Il y a une période dans la vie où se brosser les dents ne fait pas que du bien à votre haleine. C’est la grossesse ! Potentiellement l’un des aspects les plus éludés de la grossesse, la santé de vos dents et de vos gencives joue un rôle clé dans votre santé globale lors de la grossesse. Gardez en tête que les chercheurs continuent à analyser des données sur l’effet d’une mauvaise hygiène dentaire sur la grossesse, mais lorsque vous prenez en compte tout ce qui a déjà été découvert, vous comprendrez que vous brossez les dents prend une toute autre importance.

Quand les dents sont négligés, des bactéries dans et sur les gencives vont commencer à s’accumuler. Avec le temps, les bactéries finissent par infecter des zones que vous n’imaginez pas, pas seulement les dents, mais aussi votre réserve de sang. En allant s’installer profondément dans vos gencives, les bactéries libèrent des toxines pour briser la chaire et l’émail des dents en créant des cavités et des infections. Lorsque ces infections se développent, la maladie parodontale peut intervenir, sous différentes formes.

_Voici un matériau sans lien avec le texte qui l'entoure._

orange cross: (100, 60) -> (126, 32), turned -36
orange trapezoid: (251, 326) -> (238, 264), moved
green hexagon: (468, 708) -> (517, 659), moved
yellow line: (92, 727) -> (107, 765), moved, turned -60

Peut importe comment elles arrivent, ces bactéries peuvent ensuite voyager facilement dans votre corps et déclencher des inflammations dans d’autres endroits une fois qu’elles ont eu accès aux réserves de sang de votre corps, juste sous les gencives.
Pour l’homme, les recherches ont tissé un lien entre une mauvaise hygiène orale et un risque de crise cardiaque et d’attaque. Chez la femme enceinte, le lien a connecté un plus grand taux de naissance prématurée, de pré-éclampsie (une forme de complication d’hypertension sanguine) et un faible poids à la naissance avec les infections parodontales. Ce que l’ont pense, c’est que par le biais de ce processus d’inflammation, ces bactéries déclenchent des « irritations » dans tout le corps allant jusque dans votre utérus, vos veines et votre bébé.

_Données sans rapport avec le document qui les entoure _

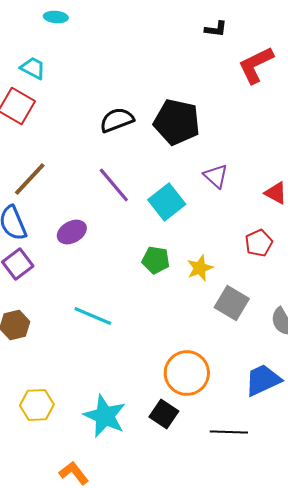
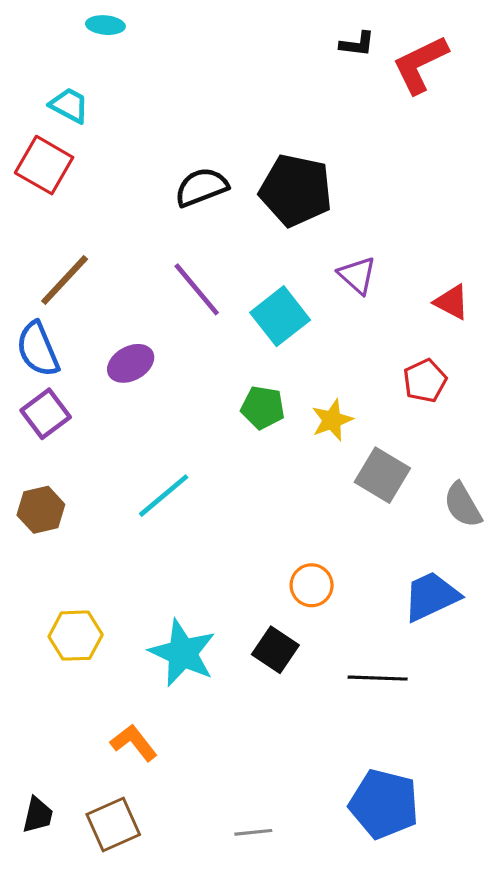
red L-shape: (256, 65) -> (420, 64), moved
cyan line: (93, 316) -> (164, 496), turned -63
orange circle: (187, 373) -> (312, 585), size x0.6

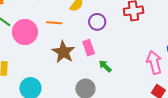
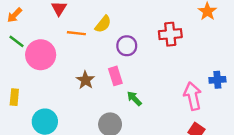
orange line: (54, 23) -> (76, 33), moved
brown star: (63, 52) -> (85, 80), size x0.7

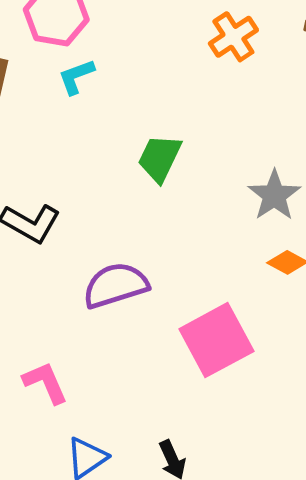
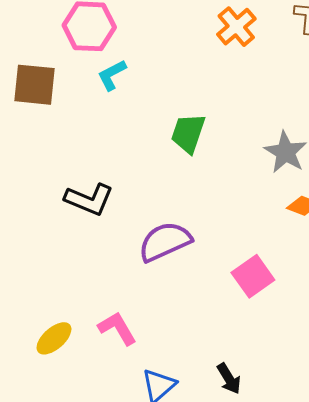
pink square: (216, 340) -> (253, 276), size x0.7

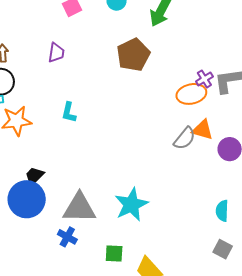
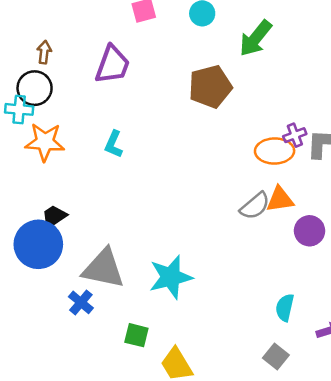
purple trapezoid: (56, 53) -> (112, 65), size x1.5
orange triangle: (203, 130) -> (280, 199), turned -35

Il est facile de négliger vos gencives lorsque vous êtes enceinte, spécialement quand vous envisagez l’augmentation des réserves de sang, qui les rendent plus propices aux saignements lors des brossages. Il est normal que cela arrive, mais vous ne devez pas pour autant vous écarter de votre routine matinale. Si tous ces saignements vous donnent la nausée, essayez d’attendre un peu après le réveil ou d’avoir mangé pour vous brosser les dents, afin d’habituer votre corps aux vagues de nausée matinale avant d’ajouter la brosse à dent dans l’action. Une fois que vous avez surmonté le défi des nausées matinales, souvenez-vous d’utiliser une brosse à dent très souple, et de l’utiliser de manière douce. Le fil dentaire est aussi très important, donc faites de votre mieux pour l’utiliser tous les jours et vous brosser les dents au moins deux fois par jour.

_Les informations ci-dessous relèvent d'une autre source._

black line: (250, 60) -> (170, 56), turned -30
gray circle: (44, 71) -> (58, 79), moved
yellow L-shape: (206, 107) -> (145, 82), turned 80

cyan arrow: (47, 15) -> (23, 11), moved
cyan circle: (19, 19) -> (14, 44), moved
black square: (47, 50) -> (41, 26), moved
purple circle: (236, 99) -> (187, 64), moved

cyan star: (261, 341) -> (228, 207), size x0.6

Si vous ne l’avez pas déjà fait, faites un bilan avec votre dentiste tous les six mois, et faites des efforts supplémentaires lorsque vous êtes enceinte. Si vous en êtes encore au début de votre grossesse, assurez-vous que votre dentiste sache que vous pouvez refuser les radios pendant vos visites. Si la radio est vraiment nécessaire, protégez votre ventre avec un revêtement de plomb, pour protéger votre bébé des rayons X.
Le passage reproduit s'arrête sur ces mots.